If you wish to read about how the cleanup is to be done, and what to do. It is full of heaps of helpful and permanent killing information.
Kind Regards
Cathleen Campbell
Inspire International

17 nobugsonme October 18, 2008 at 7:02 pm

Hi Cathleen,

You are right that encasements tested to keep bed bugs in (or out) can be a useful tool. See:

Also, we agree that the Bed Bug Code of Practice is a valuable document. It is already linked from our links page, and elsewhere on this site:

18 C September 7, 2009 at 10:27 am

Hello, I recently moved to South Korea to start teaching English. Before I got here my room was thoroughly cleaned and I have a new mattress, sheets, the whole nine yards. I started getting these isolated bumps that itched. At first I thought they were ring worm but after applying anti-fungal like crazy they have still not gone away. Now, some of them are fading but others are still very sensitive and when I push on them blood pulls under my skins surface. I have also found a rash like trail on my stomach now. I washed all my linens and searched for signs of bed bugs and didn’t see any. Any thoughts?

19 elise October 15, 2009 at 5:56 pm

If bed bugs are disturbed while eating, then the bites will be distributed and therefore each will be smaller and probably less itchy. I don’t think the fact that these single, 10 minute-long bites were itchier and bigger means that the other bites weren’t from bed bugs.

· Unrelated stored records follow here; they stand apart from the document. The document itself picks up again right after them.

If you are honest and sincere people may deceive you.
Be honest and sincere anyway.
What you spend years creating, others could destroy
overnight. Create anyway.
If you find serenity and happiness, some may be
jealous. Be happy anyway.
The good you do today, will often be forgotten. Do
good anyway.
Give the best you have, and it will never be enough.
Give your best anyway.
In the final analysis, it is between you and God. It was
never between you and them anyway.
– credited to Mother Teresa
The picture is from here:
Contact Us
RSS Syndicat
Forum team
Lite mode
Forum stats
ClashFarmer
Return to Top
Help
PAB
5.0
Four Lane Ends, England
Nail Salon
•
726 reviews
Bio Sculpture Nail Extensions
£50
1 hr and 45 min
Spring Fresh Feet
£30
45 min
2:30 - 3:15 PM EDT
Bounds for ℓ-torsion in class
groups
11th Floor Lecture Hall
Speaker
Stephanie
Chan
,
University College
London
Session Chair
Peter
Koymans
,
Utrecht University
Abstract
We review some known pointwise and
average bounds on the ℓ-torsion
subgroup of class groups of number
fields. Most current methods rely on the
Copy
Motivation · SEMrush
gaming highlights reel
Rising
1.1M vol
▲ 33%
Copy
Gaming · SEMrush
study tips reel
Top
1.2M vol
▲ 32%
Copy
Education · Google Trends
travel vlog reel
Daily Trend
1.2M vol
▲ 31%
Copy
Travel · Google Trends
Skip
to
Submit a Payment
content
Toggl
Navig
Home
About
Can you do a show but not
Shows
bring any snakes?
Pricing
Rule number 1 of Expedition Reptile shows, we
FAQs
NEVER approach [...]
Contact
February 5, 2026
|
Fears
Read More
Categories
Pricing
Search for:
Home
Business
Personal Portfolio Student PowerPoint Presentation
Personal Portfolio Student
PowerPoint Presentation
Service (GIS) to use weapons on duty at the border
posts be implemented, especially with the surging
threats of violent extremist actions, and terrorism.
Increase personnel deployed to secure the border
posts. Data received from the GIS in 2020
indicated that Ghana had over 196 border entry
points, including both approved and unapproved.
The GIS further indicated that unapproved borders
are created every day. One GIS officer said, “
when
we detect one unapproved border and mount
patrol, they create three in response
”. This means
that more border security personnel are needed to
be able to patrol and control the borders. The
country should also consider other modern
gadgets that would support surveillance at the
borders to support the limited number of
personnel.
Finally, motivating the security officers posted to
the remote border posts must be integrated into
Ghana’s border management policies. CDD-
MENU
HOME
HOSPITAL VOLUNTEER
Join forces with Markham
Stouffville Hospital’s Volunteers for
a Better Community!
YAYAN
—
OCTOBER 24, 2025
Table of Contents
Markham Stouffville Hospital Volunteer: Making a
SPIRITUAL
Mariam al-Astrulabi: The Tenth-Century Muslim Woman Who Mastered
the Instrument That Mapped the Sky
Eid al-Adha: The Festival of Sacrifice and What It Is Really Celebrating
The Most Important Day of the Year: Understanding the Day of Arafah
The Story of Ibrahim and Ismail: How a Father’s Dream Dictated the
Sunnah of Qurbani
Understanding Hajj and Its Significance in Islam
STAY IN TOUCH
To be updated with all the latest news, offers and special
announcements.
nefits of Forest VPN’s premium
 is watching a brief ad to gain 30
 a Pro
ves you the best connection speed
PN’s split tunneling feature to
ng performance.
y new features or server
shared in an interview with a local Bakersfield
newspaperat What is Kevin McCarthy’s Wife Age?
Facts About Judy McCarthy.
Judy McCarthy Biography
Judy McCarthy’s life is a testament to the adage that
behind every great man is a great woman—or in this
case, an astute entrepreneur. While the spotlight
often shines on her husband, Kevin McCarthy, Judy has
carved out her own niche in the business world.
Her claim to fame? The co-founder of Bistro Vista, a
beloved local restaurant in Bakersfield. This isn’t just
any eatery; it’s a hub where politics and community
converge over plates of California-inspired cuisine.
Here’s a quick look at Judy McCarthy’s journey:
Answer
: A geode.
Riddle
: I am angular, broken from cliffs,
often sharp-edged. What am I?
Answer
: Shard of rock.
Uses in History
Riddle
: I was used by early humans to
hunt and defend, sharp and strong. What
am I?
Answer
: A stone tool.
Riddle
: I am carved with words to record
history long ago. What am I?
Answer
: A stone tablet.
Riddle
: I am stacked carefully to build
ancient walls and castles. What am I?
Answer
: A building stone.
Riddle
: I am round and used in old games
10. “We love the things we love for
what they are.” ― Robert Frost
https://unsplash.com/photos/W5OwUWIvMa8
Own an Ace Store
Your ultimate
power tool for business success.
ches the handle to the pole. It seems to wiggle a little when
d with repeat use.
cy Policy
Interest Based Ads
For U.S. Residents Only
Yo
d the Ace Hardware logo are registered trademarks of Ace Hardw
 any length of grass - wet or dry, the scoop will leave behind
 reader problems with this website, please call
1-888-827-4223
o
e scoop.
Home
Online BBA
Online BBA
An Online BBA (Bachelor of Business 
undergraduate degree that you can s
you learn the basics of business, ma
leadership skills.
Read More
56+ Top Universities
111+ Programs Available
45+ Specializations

20 nobugsonme October 18, 2009 at 7:32 pm


You are right that we are limited in what we can deduct from experiments like this. But it is not necessarily true to say that

If bed bugs are disturbed while eating, then the bites will be distributed and therefore each will be smaller and probably less itchy.

We’ve heard bed bugs may be disturbed and “start over,” and this may be one explanation for the “breakfast, lunch, and dinner” pattern people bitten by bed bugs may experience. I don’t think it’s necessarily true the subsequent bites will be smaller or less itchy.

I’ve recently also heard one secondhand report of someone being bitten in one place under testing conditions and claiming two bite marks arose as a result.

We just do not know a lot about bed bug bite reactions. I hope more research is done on this soon.

21 Rrrrr November 9, 2009 at 1:04 pm

Can anyone give some anecdotal info about how long it takes for bb bites to heal? I’ve read a lot about how itchy they can be, seen pictures, but nothing really about how long these are taking to resolve.